## EXERCISE PROMPT
Copying nothing before it, reproduce the line that holds "در آستانه افتتاح نورد استریم2؛ رضایت" and every line after it in the data, exactly.

.....

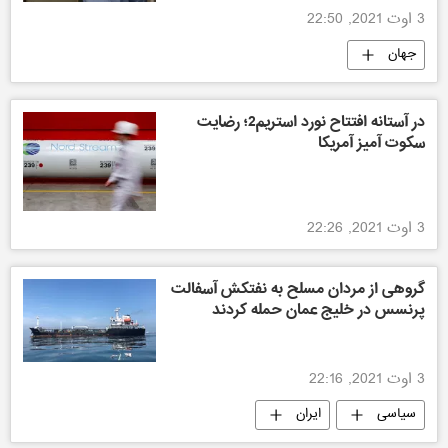
3 اوت 2021, 22:50
جهان
در آستانه افتتاح نورد استریم2؛ رضایت
سکوت آمیز آمریکا
3 اوت 2021, 22:26
گروهی از مردان مسلح به نفتکش آسفالت
پرنسس در خلیج عمان حمله کردند
3 اوت 2021, 22:16
سیاسی
ایران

.....

## ANSWER FOR THE TASK
در آستانه افتتاح نورد استریم2؛ رضایت
سکوت آمیز آمریکا
3 اوت 2021, 22:26
گروهی از مردان مسلح به نفتکش آسفالت
پرنسس در خلیج عمان حمله کردند
3 اوت 2021, 22:16
سیاسی
ایران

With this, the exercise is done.